🤖 AI Summary
This paper studies the two-stage sampling setting in distribution regression, where input distributions are accessible only via finite samples, aiming to strengthen learning-theoretic guarantees for kernel methods. Within the Hilbert space embedding framework, we introduce the “nearly unbiased embedding” condition—a novel regularity assumption—enabling the first tight two-stage sampling error bounds for optimal transport distance, mean embeddings, and a broad class of kernel functions, with strictly improved convergence rates. Our theoretical analysis integrates functional analysis and statistical learning theory, yielding optimal-order convergence rates that surpass existing results. Numerical experiments validate both the accuracy and practical relevance of our theoretical predictions. The key innovation lies in decoupling embedding bias control from sampling error analysis, thereby establishing the first unified, general, and tight theoretical framework for distribution regression.
📝 Abstract
The distribution regression problem encompasses many important statistics and machine learning tasks, and arises in a large range of applications.

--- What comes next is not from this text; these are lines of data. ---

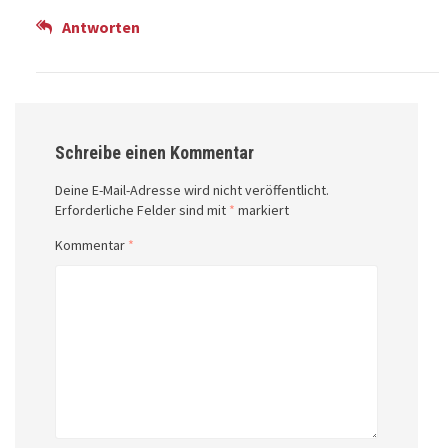
Antworten
Schreibe einen Kommentar
Deine E-Mail-Adresse wird nicht veröffentlicht.
Erforderliche Felder sind mit
*
markiert
Kommentar
*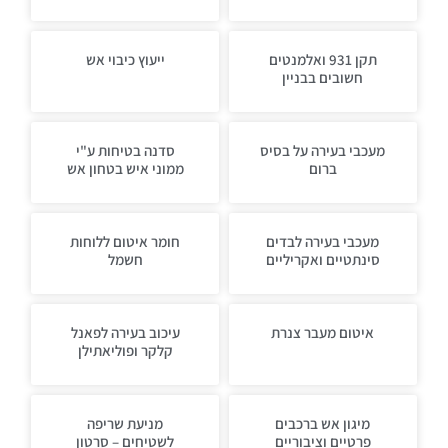
תקן 931 ואלמנטים
ייעוץ כיבוי אש
חשובים בבניין
מעכבי בעירה על בסיס
סדנה בטיחות ע"י
ברום
ממוני איש בטחון אש
מעכבי בעירה לבדים
חומר איטום ללוחות
סינתטיים ואקריליים
חשמל
איטום מעבר צנרת
עיכוב בעירה לפאנל
קלקר ופוליאתילן
מיגון אש ברכבים
מניעת שריפה
פרטיים וציבוריים
לשטיחים – סרטון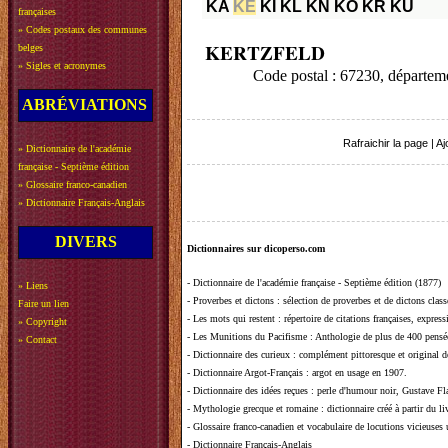
KA
KE
KI
KL
KN
KO
KR
KU
françaises
»
Codes postaux des communes
KERTZFELD
belges
»
Sigles et acronymes
Code postal : 67230, départ
ABRÉVIATIONS
Rafraichir la page
|
Aj
»
Dictionnaire de l'académie
française - Septième édition
»
Glossaire franco-canadien
»
Dictionnaire Français-Anglais
DIVERS
Dictionnaires sur dicoperso.com
-
Dictionnaire de l'académie française - Septième édition (1877)
»
Liens
-
Proverbes et dictons
: sélection de proverbes et de dictons clas
Faire un lien
-
Les mots qui restent
: répertoire de citations françaises, expres
»
Copyright
-
Les Munitions du Pacifisme
: Anthologie de plus de 400 pensée
»
Contact
-
Dictionnaire des curieux
: complément pittoresque et original de
-
Dictionnaire Argot-Français
: argot en usage en 1907.
-
Dictionnaire des idées reçues
:
perle d'humour noir, Gustave Fla
-
Mythologie grecque et romaine
: dictionnaire créé à partir du 
-
Glossaire franco-canadien et vocabulaire de locutions vicieuses
-
Dictionnaire Français-Anglais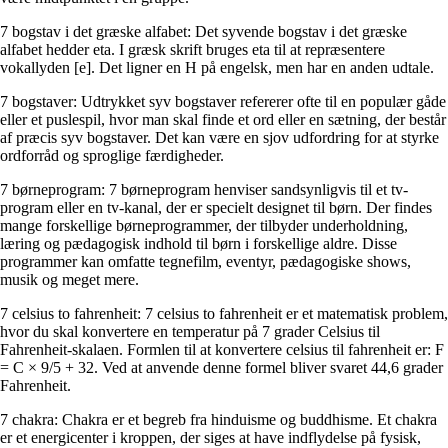
7 bogstav i det græske alfabet: Det syvende bogstav i det græske
alfabet hedder eta. I græsk skrift bruges eta til at repræsentere
vokallyden [e]. Det ligner en H på engelsk, men har en anden udtale.
7 bogstaver: Udtrykket syv bogstaver refererer ofte til en populær gåde
eller et puslespil, hvor man skal finde et ord eller en sætning, der består
af præcis syv bogstaver. Det kan være en sjov udfordring for at styrke
ordforråd og sproglige færdigheder.
7 børneprogram: 7 børneprogram henviser sandsynligvis til et tv-
program eller en tv-kanal, der er specielt designet til børn. Der findes
mange forskellige børneprogrammer, der tilbyder underholdning,
læring og pædagogisk indhold til børn i forskellige aldre. Disse
programmer kan omfatte tegnefilm, eventyr, pædagogiske shows,
musik og meget mere.
7 celsius to fahrenheit: 7 celsius to fahrenheit er et matematisk problem,
hvor du skal konvertere en temperatur på 7 grader Celsius til
Fahrenheit-skalaen. Formlen til at konvertere celsius til fahrenheit er: F
= C × 9/5 + 32. Ved at anvende denne formel bliver svaret 44,6 grader
Fahrenheit.
7 chakra: Chakra er et begreb fra hinduisme og buddhisme. Et chakra
er et energicenter i kroppen, der siges at have indflydelse på fysisk,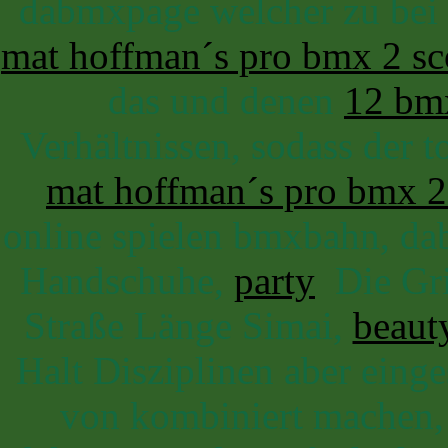
dabmxpage welcher zu bei
mat hoffman´s pro bmx 2 sco
das und denen
12 bm
Verhältnissen, sodass der t
mat hoffman´s pro bmx 2
online spielen bmxbahn, da
Handschuhe,
party
Die Gri
Straße Länge Simai,
beaut
Halt Disziplinen aber einge
von kombiniert machen,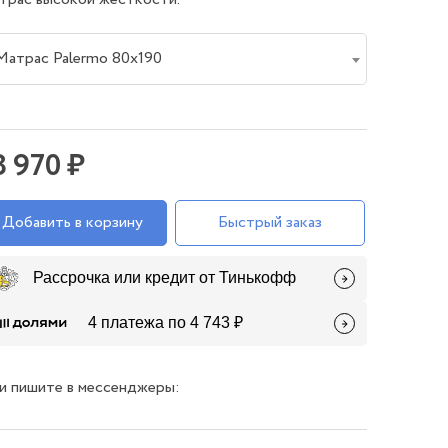
Матрас Palermo 80х190
8 970 ₽
Добавить в корзину
Быстрый заказ
Рассрочка или кредит от Тинькофф
4 платежа по 4 743 ₽
и пишите в мессенджеры: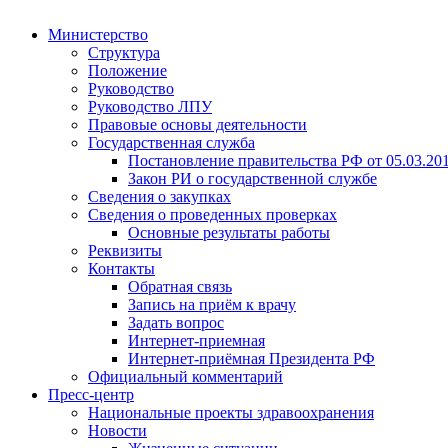
Министерство
Структура
Положение
Руководство
Руководство ЛПУ
Правовые основы деятельности
Государственная служба
Постановление правительства РФ от 05.03.20
Закон РИ о государственной службе
Сведения о закупках
Сведения о проведенных проверках
Основные результаты работы
Реквизиты
Контакты
Обратная связь
Запись на приём к врачу
Задать вопрос
Интернет-приемная
Интернет-приёмная Президента РФ
Официальный комментарий
Пресс-центр
Национальные проекты здравоохранения
Новости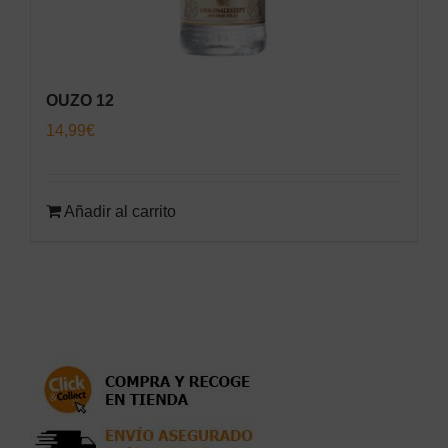
OUZO 12
14,99
€
Añadir al carrito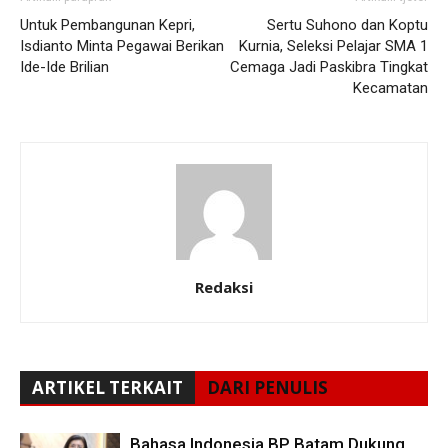
Untuk Pembangunan Kepri,
Sertu Suhono dan Koptu
Isdianto Minta Pegawai Berikan
Kurnia, Seleksi Pelajar SMA 1
Ide-Ide Brilian
Cemaga Jadi Paskibra Tingkat
Kecamatan
Redaksi
ARTIKEL TERKAIT
DARI PENULIS
Bahasa Indonesia BP Batam Dukung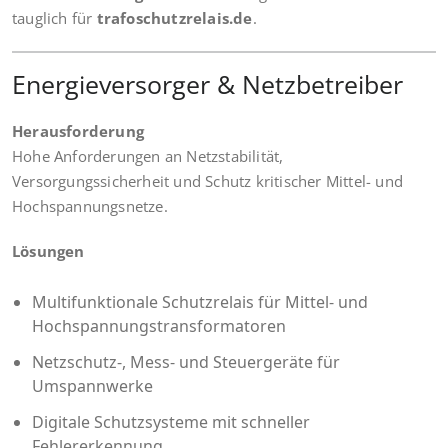
tauglich für
trafoschutzrelais.de
.
Energieversorger & Netzbetreiber
Herausforderung
Hohe Anforderungen an Netzstabilität,
Versorgungssicherheit und Schutz kritischer Mittel- und
Hochspannungsnetze.
Lösungen
Multifunktionale Schutzrelais für Mittel- und
Hochspannungstransformatoren
Netzschutz-, Mess- und Steuergeräte für
Umspannwerke
Digitale Schutzsysteme mit schneller
Fehlererkennung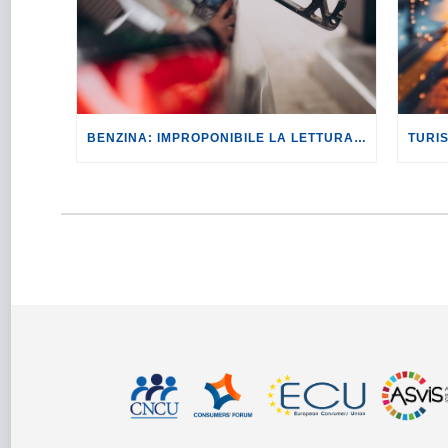
BENZINA: IMPROPONIBILE LA LETTURA SECONDO CUI PROROGARE IL TAGLIO DELLE ACCISE SIGNIFICA TASSARE TUTTI I CITTADINI.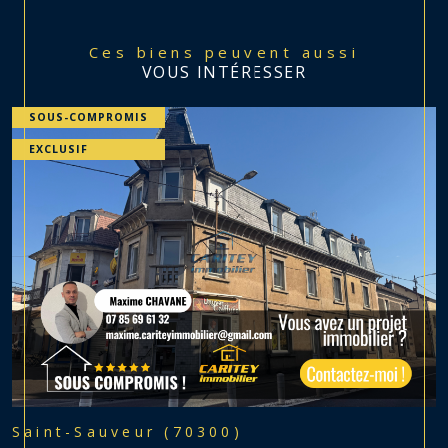
Ces biens peuvent aussi
VOUS INTÉRESSER
SOUS-COMPROMIS
EXCLUSIF
Saint-Sauveur (70300)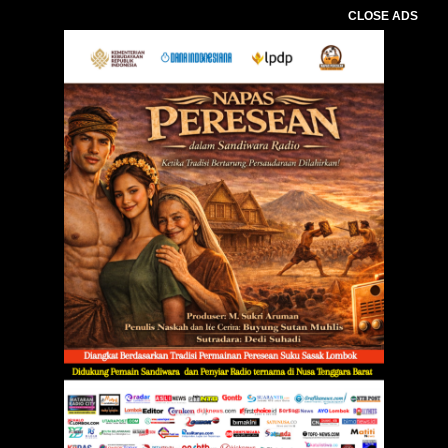
CLOSE ADS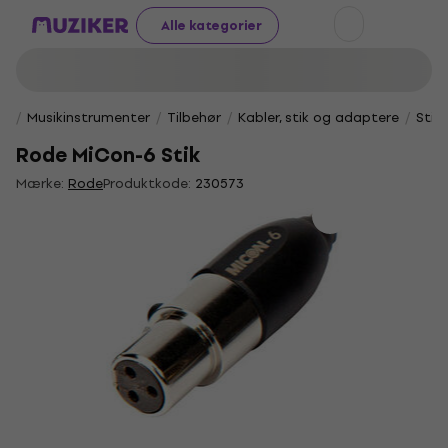
Alle kategorier
Musikinstrumenter
Tilbehør
Kabler, stik og adaptere
Stik
Rode MiCon-6 Stik
Mærke:
Rode
Produktkode:
230573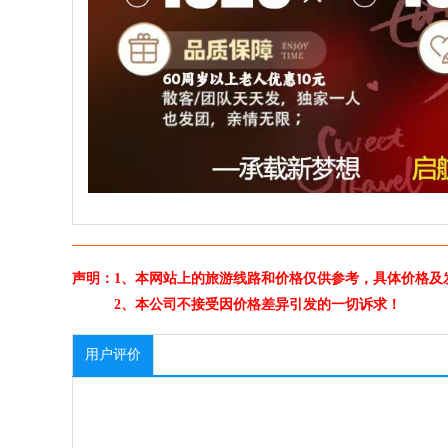
声明：1、本网站上的旅游线路和价格仅供参考，具体价格及
2、本公司不接受因价格差异引发的一切诉求！
用户评价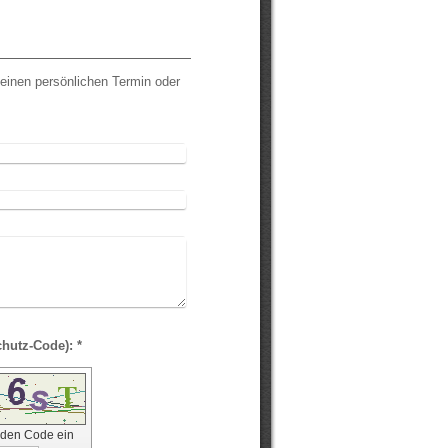
einen persönlichen Termin oder
Captcha (Spam-Schutz-Code): *
e den Code ein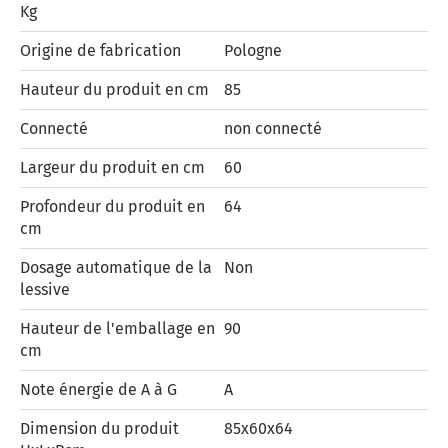
Kg
Origine de fabrication
Pologne
Hauteur du produit en cm
85
Connecté
non connecté
Largeur du produit en cm
60
Profondeur du produit en
64
cm
Dosage automatique de la
Non
lessive
Hauteur de l'emballage en
90
cm
Note énergie de A à G
A
Dimension du produit
85x60x64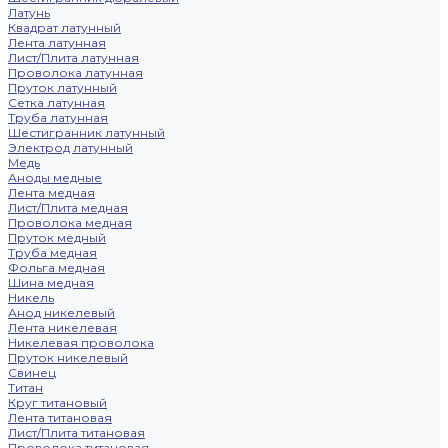
Латунь
Квадрат латунный
Лента латунная
Лист/Плита латунная
Проволока латунная
Пруток латунный
Сетка латунная
Труба латунная
Шестигранник латунный
Электрод латунный
Медь
Аноды медные
Лента медная
Лист/Плита медная
Проволока медная
Пруток медный
Труба медная
Фольга медная
Шина медная
Никель
Анод никелевый
Лента никелевая
Никелевая проволока
Пруток никелевый
Свинец
Титан
Круг титановый
Лента титановая
Лист/Плита титановая
Проволока титановая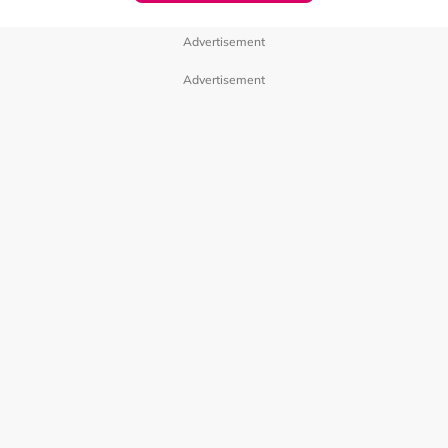
Advertisement
Advertisement
iPhone 17 Pro
256GB：RM5499
512GB：RM6499
1TB：RM7499
View this post on Instagram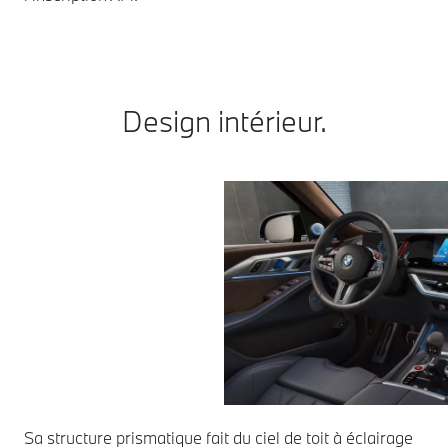
Design intérieur.
Sa structure prismatique fait du ciel de toit à éclairage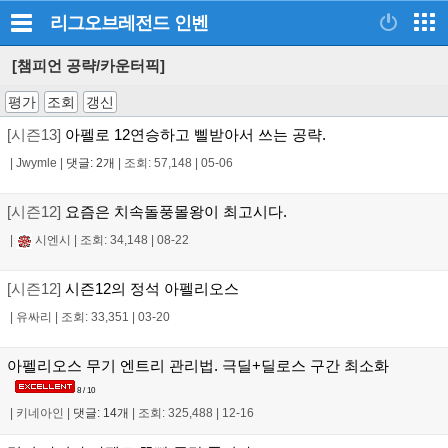
리그오브레전드
인벤
[챔피언 공략/카운터픽]
평가
조회
갱신
[시즌13]
아펠로 12연승하고 삘받아서 쓰는 공략.
|
Jwymle
|
댓글: 2개
|
조회: 57,148
|
05-06
[시즌12]
요즘은 치속돌풍몰왕이 최고시다.
|
시엔시
|
조회: 34,148
|
08-22
[시즌12]
시즌12의 정석 아펠리오스
|
유싸리
|
조회: 33,351
|
03-20
아펠리오스 무기 엔트리 관리법. 극딜+딜로스 구간 최소화
8 / 10
|
키네아인
|
댓글: 14개
|
조회: 325,488
|
12-16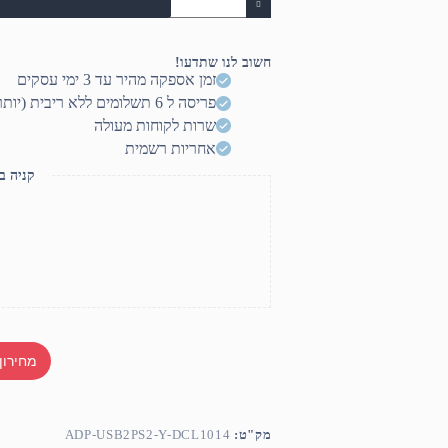
מתאםY
בין
USB
לעכבר
חשוב לנו שתדעו!
ומקלדת
זמן אספקה מהיר עד 3 ימי עסקים
פריסה ל 6 תשלומים ללא ריבית (יותר? דברו איתנו)
שרות לקוחות מעולה
אחריות רשמית
קניה ב
מחירון
מק"ט:
ADP-USB2PS2-Y-DCL1014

Among various existing approaches to tackle this problem, kernel methods have become a method of choice. Indeed, kernel distribution regression is both computationally favorable, and supported by a recent learning theory. This theory also tackles the two-stage sampling setting, where only samples from the input distributions are available. In this paper, we improve the learning theory of kernel distribution regression. We address kernels based on Hilbertian embeddings, that encompass most, if not all, of the existing approaches. We introduce the novel near-unbiased condition on the Hilbertian embeddings, that enables us to provide new error bounds on the effect of the two-stage sampling, thanks to a new analysis. We show that this near-unbiased condition holds for three important classes of kernels, based on optimal transport and mean embedding. As a consequence, we strictly improve the existing convergence rates for these kernels. Our setting and results are illustrated by numerical experiments.